POSITIVE: See Research Design and Implementation Criteria Checklist below.
Research Purpose:

To examine the mortality of individuals, healthy at enrollment, who participated in a population-based cohort study [the Greek component of the European Prospective Investigation in Cancer and Nutrition study (EPIC)] according to their carbohydrate (CHO) and protein intake.

Inclusion Criteria:

Inclusion criteria for the EPIC study are described elsewhere.

Exclusion Criteria:
  • Missing information on one or more of the dietary, anthropometric or lifestyle variables
  • Those subjects not actively being followed up (due to residence in remote areas of Greece)
  • Participants who had coronary artery disease, diabetes mellitus, cancer or a combination of these diseases at enrollment
  • Other EPIC Study exclusion criteria are described elsewhere.
Description of Study Protocol:


Subject recruitment for the EPIC study is described elsewhere. This study includes subjects recruited between 1993 and 1999 from all regions of Greece.

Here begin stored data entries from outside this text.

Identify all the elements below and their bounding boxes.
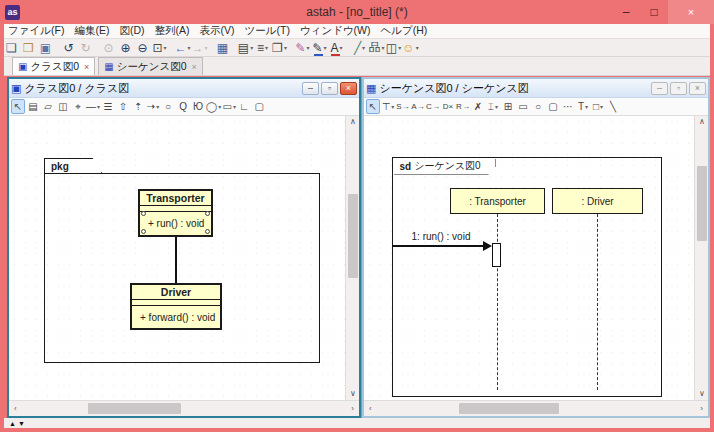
selection-handle[interactable] [205, 211, 210, 216]
sync-message-tool[interactable]: S→ [396, 99, 410, 114]
diagram-list[interactable]: ▦ [214, 40, 231, 56]
menu-item[interactable]: ツール(T) [239, 24, 294, 38]
scroll-left-icon[interactable]: ‹ [14, 405, 17, 413]
zoom-tool[interactable]: ⊙ [100, 40, 117, 56]
realization-tool[interactable]: ⇢ [146, 99, 160, 114]
create-message-tool[interactable]: C→ [426, 99, 440, 114]
text-tool[interactable]: T [576, 99, 590, 114]
tab-close-icon[interactable]: × [84, 62, 89, 72]
package-tool[interactable]: ▱ [41, 99, 55, 114]
zoom-out[interactable]: ⊖ [134, 40, 151, 56]
hierarchy[interactable]: 品 [368, 40, 385, 56]
note-tool[interactable]: ▢ [546, 99, 560, 114]
class-tool[interactable]: ▤ [26, 99, 40, 114]
lifeline-tool[interactable]: ⊤ [381, 99, 395, 114]
subsystem-tool[interactable]: ◫ [56, 99, 70, 114]
fit-view[interactable]: ⊡ [151, 40, 168, 56]
connector-tool[interactable]: ∟ [237, 99, 251, 114]
class-diagram-canvas[interactable]: pkg Transporter + run() : void Driver + … [9, 116, 359, 400]
menu-item[interactable]: ファイル(F) [3, 24, 69, 38]
back[interactable]: ← [174, 40, 191, 56]
class-horizontal-scrollbar[interactable]: ‹ › [9, 400, 359, 416]
scroll-down-icon[interactable]: ∨ [350, 390, 356, 398]
scroll-up-icon[interactable]: ∧ [350, 118, 356, 126]
association-tool[interactable]: — [86, 99, 100, 114]
menu-item[interactable]: ウィンドウ(W) [295, 24, 376, 38]
selection-handle[interactable] [141, 229, 146, 234]
inner-close-button[interactable]: × [689, 82, 706, 95]
sequence-horizontal-scrollbar[interactable]: ‹ › [364, 400, 708, 416]
scroll-right-icon[interactable]: › [351, 405, 354, 413]
interface-tool[interactable]: Q [176, 99, 190, 114]
ball-socket-tool[interactable]: Ю [191, 99, 205, 114]
undo[interactable]: ↺ [60, 40, 77, 56]
scroll-right-icon[interactable]: › [700, 405, 703, 413]
async-message-tool[interactable]: A→ [411, 99, 425, 114]
template-class-tool[interactable]: ☰ [101, 99, 115, 114]
package-tab[interactable]: pkg [44, 158, 102, 173]
scroll-thumb[interactable] [459, 403, 559, 414]
message-line[interactable] [392, 245, 484, 247]
generalization-tool[interactable]: ⇧ [116, 99, 130, 114]
line-tool[interactable]: ╲ [606, 99, 620, 114]
inner-restore-button[interactable]: ▫ [321, 82, 338, 95]
select-tool[interactable]: ↖ [366, 99, 380, 114]
tab-sequence-diagram[interactable]: ▦ シーケンス図0 × [98, 57, 203, 75]
tab-close-icon[interactable]: × [192, 62, 197, 72]
class-transporter[interactable]: Transporter + run() : void [138, 189, 213, 237]
forward[interactable]: → [191, 40, 208, 56]
pen-color[interactable]: ✎ [311, 40, 328, 56]
line-shape[interactable]: ╱ [351, 40, 368, 56]
scroll-up-icon[interactable]: ∧ [699, 118, 705, 126]
open-project[interactable]: ❒ [20, 40, 37, 56]
alignment[interactable]: ≡ [254, 40, 271, 56]
emoticon[interactable]: ☺ [402, 40, 419, 56]
class-window-titlebar[interactable]: ▣ クラス図0 / クラス図 – ▫ × [9, 79, 359, 98]
copy-style[interactable]: ❐ [271, 40, 288, 56]
scroll-thumb[interactable] [697, 166, 707, 241]
scroll-thumb[interactable] [348, 194, 358, 278]
redo[interactable]: ↻ [77, 40, 94, 56]
pin-tool[interactable]: ⌖ [71, 99, 85, 114]
association-line[interactable] [175, 237, 177, 283]
structure-tree[interactable]: ▤ [237, 40, 254, 56]
stop-tool[interactable]: ✗ [471, 99, 485, 114]
inner-minimize-button[interactable]: – [651, 82, 668, 95]
select-tool[interactable]: ↖ [11, 99, 25, 114]
new-file[interactable]: ❏ [3, 40, 20, 56]
operation-label[interactable]: + run() : void [140, 212, 211, 235]
menu-item[interactable]: 編集(E) [69, 24, 114, 38]
font-color[interactable]: A [328, 40, 345, 56]
interaction-frame-tab[interactable]: sd シーケンス図0 [394, 159, 496, 175]
save-project[interactable]: ▣ [37, 40, 54, 56]
class-driver[interactable]: Driver + forward() : void [130, 283, 222, 330]
interaction-use-tool[interactable]: ▭ [516, 99, 530, 114]
sequence-vertical-scrollbar[interactable]: ∧ ∨ [694, 116, 708, 400]
menu-item[interactable]: 図(D) [114, 24, 149, 38]
inner-close-button[interactable]: × [340, 82, 357, 95]
message-label[interactable]: 1: run() : void [396, 231, 486, 242]
sequence-window-titlebar[interactable]: ▦ シーケンス図0 / シーケンス図 – ▫ × [364, 79, 708, 98]
dots-tool[interactable]: ⋯ [561, 99, 575, 114]
menu-item[interactable]: 表示(V) [194, 24, 239, 38]
port-tool[interactable]: ◯ [206, 99, 221, 114]
lifeline-transporter[interactable]: : Transporter [450, 188, 545, 214]
page-down-icon[interactable]: ▼ [18, 420, 25, 427]
title-bar[interactable]: as astah - [no_title] (*) – □ × [0, 0, 714, 24]
window-layout[interactable]: ◫ [385, 40, 402, 56]
scroll-thumb[interactable] [88, 403, 181, 414]
lifeline-driver[interactable]: : Driver [552, 188, 643, 214]
rect-tool[interactable]: □ [591, 99, 605, 114]
scroll-left-icon[interactable]: ‹ [369, 405, 372, 413]
menu-item[interactable]: ヘルプ(H) [376, 24, 433, 38]
activation-bar[interactable] [492, 243, 501, 267]
combined-fragment-tool[interactable]: ⊞ [501, 99, 515, 114]
part-tool[interactable]: ▭ [222, 99, 236, 114]
scroll-down-icon[interactable]: ∨ [699, 390, 705, 398]
reply-message-tool[interactable]: R→ [456, 99, 470, 114]
inner-restore-button[interactable]: ▫ [670, 82, 687, 95]
class-diagram-window[interactable]: ▣ クラス図0 / クラス図 – ▫ × ↖▤▱◫⌖—☰⇧⇡⇢○QЮ◯▭∟▢ p… [7, 77, 361, 418]
class-vertical-scrollbar[interactable]: ∧ ∨ [345, 116, 359, 400]
selection-handle[interactable] [205, 229, 210, 234]
dependency-tool[interactable]: ⇡ [131, 99, 145, 114]
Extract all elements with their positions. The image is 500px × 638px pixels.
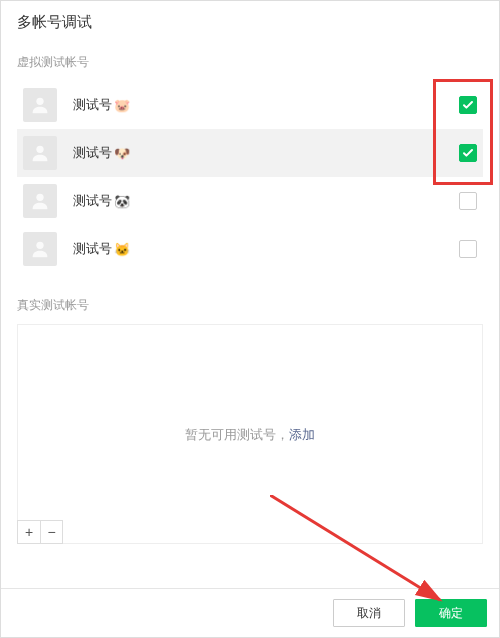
account-nickname: 测试号🐷 (73, 96, 459, 114)
account-checkbox[interactable] (459, 144, 477, 162)
cancel-button[interactable]: 取消 (333, 599, 405, 627)
svg-point-0 (36, 98, 43, 105)
virtual-account-list: 测试号🐷测试号🐶测试号🐼测试号🐱 (1, 77, 499, 283)
nickname-text: 测试号 (73, 144, 112, 162)
avatar-icon (23, 136, 57, 170)
dialog-footer: 取消 确定 (1, 588, 499, 637)
nickname-text: 测试号 (73, 192, 112, 210)
confirm-button[interactable]: 确定 (415, 599, 487, 627)
minus-button[interactable]: − (40, 521, 62, 543)
avatar-icon (23, 88, 57, 122)
account-nickname: 测试号🐱 (73, 240, 459, 258)
plus-minus-controls: + − (17, 520, 63, 544)
account-row[interactable]: 测试号🐶 (17, 129, 483, 177)
nickname-emoji: 🐷 (114, 98, 130, 113)
virtual-section-label: 虚拟测试帐号 (1, 40, 499, 77)
nickname-emoji: 🐱 (114, 242, 130, 257)
account-nickname: 测试号🐼 (73, 192, 459, 210)
nickname-text: 测试号 (73, 240, 112, 258)
svg-point-3 (36, 242, 43, 249)
account-checkbox[interactable] (459, 96, 477, 114)
account-row[interactable]: 测试号🐼 (17, 177, 483, 225)
account-checkbox[interactable] (459, 192, 477, 210)
account-row[interactable]: 测试号🐷 (17, 81, 483, 129)
dialog-title: 多帐号调试 (1, 1, 499, 40)
plus-button[interactable]: + (18, 521, 40, 543)
nickname-emoji: 🐼 (114, 194, 130, 209)
svg-point-2 (36, 194, 43, 201)
account-row[interactable]: 测试号🐱 (17, 225, 483, 273)
svg-point-1 (36, 146, 43, 153)
avatar-icon (23, 184, 57, 218)
real-section-label: 真实测试帐号 (1, 283, 499, 320)
empty-text: 暂无可用测试号， (185, 427, 289, 442)
account-nickname: 测试号🐶 (73, 144, 459, 162)
nickname-emoji: 🐶 (114, 146, 130, 161)
account-checkbox[interactable] (459, 240, 477, 258)
real-account-panel: 暂无可用测试号，添加 + − (17, 324, 483, 544)
nickname-text: 测试号 (73, 96, 112, 114)
add-link[interactable]: 添加 (289, 427, 315, 442)
avatar-icon (23, 232, 57, 266)
empty-state: 暂无可用测试号，添加 (185, 425, 315, 444)
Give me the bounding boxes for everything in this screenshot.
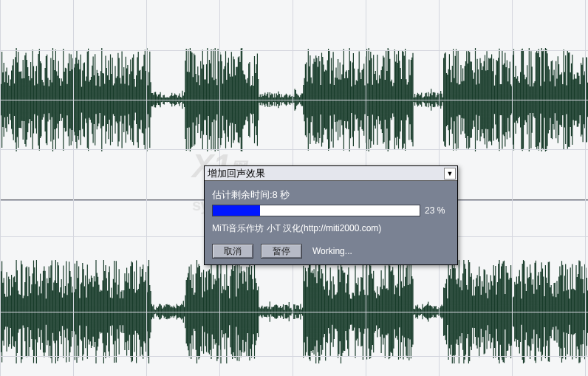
status-text: Working...	[312, 246, 352, 256]
cancel-button[interactable]: 取消	[212, 244, 253, 259]
progress-bar	[212, 205, 420, 216]
progress-fill	[213, 205, 260, 216]
pause-button[interactable]: 暂停	[261, 244, 302, 259]
progress-percent: 23 %	[425, 205, 450, 216]
progress-dialog: 增加回声效果 ▼ 估计剩余时间:8 秒 23 % MiTi音乐作坊 小T 汉化(…	[204, 165, 458, 265]
dialog-title: 增加回声效果	[208, 167, 444, 180]
dialog-titlebar[interactable]: 增加回声效果 ▼	[205, 166, 457, 181]
credit-text: MiTi音乐作坊 小T 汉化(http://miti2000.com)	[212, 222, 450, 235]
time-remaining-label: 估计剩余时间:8 秒	[212, 188, 450, 202]
dropdown-icon[interactable]: ▼	[444, 168, 456, 180]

Prospective cohort study in which follow-up was performed from 1993 to 2003 to evaluate the effects of diet on mortality. Participants were distributed by increasing deciles according to protein intake or CHO intake, as well as by an additive score generated by increasing decile intake of protein and decreasing decile intake of CHOs. 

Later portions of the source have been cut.